I was excited to see that Victoria has been playing host to a TEDx event for the past couple of years, learning about it unexpectedly when I found out my next door neighbour spoke at the event last year. The schedule offered a cross section of local and invited speakers, definitely something to check out.
Those familiar with the TED concept know that TED’s reach has extended into an extensive online presence– I watch TED talks online, have the app on my phone, and a large selection are available on Netflix as well. Given this I was a little curious about attending in person – I was hopeful that I would find the energy and dialogue that you really only get being in the room with colleagues. As it happened, it delivered handily. Plus, waffles!
I began the day with an auspicious conversation with a nice gentleman that had come down from North Saanich for the day. He had the pleasant affability of a favourite uncle but was obviously big on issues in his community; we covered agriculture, amalgamation and buying local all while waiting for the doors to open. I got the sense by the buzz that the diverse crowd was equally keen.
Some highlights for me:
Asha De Vos, blue whale researcher from Berkley, CA had some great insight on her work and had all of us non –TED talkers felling a little better about what we had done with our lives (or rather had yet to).
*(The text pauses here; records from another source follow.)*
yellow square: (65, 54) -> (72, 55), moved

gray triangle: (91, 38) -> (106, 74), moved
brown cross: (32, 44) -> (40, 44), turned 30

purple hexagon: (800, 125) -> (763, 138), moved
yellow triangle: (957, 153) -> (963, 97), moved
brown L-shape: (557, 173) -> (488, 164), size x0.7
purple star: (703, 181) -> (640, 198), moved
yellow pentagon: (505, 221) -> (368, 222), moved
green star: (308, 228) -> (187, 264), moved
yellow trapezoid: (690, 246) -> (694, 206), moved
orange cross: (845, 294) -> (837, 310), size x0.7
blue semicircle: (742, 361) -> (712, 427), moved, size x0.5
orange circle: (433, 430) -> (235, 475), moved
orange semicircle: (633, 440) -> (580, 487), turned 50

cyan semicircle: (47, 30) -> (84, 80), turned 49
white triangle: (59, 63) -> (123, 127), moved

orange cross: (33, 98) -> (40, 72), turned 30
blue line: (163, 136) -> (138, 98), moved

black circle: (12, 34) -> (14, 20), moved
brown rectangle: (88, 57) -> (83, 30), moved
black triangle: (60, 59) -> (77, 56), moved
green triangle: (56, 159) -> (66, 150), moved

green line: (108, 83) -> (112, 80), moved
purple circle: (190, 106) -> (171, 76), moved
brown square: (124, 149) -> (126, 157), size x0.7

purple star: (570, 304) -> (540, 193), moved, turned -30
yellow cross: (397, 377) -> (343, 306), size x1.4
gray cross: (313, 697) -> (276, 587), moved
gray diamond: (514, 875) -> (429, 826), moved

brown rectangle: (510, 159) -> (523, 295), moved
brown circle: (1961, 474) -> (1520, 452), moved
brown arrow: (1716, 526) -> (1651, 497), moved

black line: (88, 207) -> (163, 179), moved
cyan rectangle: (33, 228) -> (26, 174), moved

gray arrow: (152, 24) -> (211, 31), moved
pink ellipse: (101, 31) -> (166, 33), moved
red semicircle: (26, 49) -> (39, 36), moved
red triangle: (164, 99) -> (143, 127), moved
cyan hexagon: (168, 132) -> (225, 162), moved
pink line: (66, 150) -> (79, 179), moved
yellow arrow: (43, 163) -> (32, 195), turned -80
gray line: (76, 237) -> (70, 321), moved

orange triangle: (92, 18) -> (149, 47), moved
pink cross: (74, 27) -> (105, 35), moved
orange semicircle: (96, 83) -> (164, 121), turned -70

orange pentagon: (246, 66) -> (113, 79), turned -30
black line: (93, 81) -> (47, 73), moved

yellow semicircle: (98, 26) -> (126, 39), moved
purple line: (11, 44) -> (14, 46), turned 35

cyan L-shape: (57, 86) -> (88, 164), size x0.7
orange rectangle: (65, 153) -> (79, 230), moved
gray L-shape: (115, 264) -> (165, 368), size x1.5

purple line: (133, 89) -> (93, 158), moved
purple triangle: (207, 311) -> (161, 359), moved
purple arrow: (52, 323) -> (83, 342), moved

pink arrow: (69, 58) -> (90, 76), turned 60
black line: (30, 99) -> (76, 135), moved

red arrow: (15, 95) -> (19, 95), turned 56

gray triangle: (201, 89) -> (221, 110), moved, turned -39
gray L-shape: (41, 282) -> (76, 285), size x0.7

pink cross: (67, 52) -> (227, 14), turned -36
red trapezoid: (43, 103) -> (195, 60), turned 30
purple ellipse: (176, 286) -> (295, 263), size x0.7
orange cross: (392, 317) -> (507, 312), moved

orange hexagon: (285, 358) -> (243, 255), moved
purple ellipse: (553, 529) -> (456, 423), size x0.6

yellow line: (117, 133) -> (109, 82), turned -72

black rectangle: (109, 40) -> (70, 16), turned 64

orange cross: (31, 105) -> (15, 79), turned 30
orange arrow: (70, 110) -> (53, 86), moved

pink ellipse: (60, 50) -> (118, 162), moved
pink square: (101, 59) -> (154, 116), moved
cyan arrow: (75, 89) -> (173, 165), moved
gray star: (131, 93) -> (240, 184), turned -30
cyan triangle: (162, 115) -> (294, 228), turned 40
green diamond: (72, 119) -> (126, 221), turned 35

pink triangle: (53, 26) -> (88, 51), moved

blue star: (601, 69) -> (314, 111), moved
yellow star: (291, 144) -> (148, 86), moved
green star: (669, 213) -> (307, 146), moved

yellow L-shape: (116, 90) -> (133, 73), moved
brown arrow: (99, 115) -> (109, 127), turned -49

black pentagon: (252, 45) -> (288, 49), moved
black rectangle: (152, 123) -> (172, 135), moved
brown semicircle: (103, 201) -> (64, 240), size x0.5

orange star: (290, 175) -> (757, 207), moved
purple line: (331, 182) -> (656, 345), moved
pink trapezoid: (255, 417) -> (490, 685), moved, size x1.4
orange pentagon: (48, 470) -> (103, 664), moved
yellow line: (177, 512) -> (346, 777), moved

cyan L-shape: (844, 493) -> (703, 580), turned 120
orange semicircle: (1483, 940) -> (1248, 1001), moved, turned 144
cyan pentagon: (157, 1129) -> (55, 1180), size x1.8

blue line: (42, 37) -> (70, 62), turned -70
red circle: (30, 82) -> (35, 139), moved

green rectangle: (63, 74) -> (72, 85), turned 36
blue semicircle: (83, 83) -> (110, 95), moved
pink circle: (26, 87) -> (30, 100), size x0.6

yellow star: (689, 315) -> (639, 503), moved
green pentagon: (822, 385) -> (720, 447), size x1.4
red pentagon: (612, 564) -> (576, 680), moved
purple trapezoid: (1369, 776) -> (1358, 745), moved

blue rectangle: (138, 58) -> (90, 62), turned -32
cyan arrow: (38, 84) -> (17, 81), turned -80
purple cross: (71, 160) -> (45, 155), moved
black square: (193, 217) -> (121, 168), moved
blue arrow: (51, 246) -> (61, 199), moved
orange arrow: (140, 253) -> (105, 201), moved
It was entertaining to hear expressed what a lot of people are probably thinking when they go to TED- “how am I going to catch up to what these people have accomplished?!” I appreciated the graph she used showing the average age of Nobel Prize winners – I might still have time!
Talking “making makers” with David Lang from San Francisco, combined with Ann Makosinski’s pictures of her building cardboard inventions at age five got me thinking about setting up an improved workbench and tinkering spot for my boys.
Vicki Kleu and Austin Sawyer, combined with the aforementioned Ann Makosinski had me and my neighbours in the aisle agreeing that they were light years ahead of where we were in high school…
The image of organizers and volunteers gathering on stage at the end of the day was great and the spirit of the community was really on show.
There was a lot of content that resonated with me and some that challenged me – I was encouraged to think critically about what I heard. In my opinion these events aren’t there for you to stand in awe of unattainable brainpower but to recognize these are amazing things being done by motivated, positive, approachable people. Watching presenters that were moved to the point of tears by the passion they had for their subjects was inspiring and at the same time a personal challenge to do more.
I thought the Conversation Space concept was a great idea and it was excellent to be able to access the speakers after their talks. I asked a few conversational questions as well as a couple of pointed ones, and enjoyed the dialogue.
All told a great day out and huge credit to the organizers and volunteers for making the event happen. Looking forward to next year.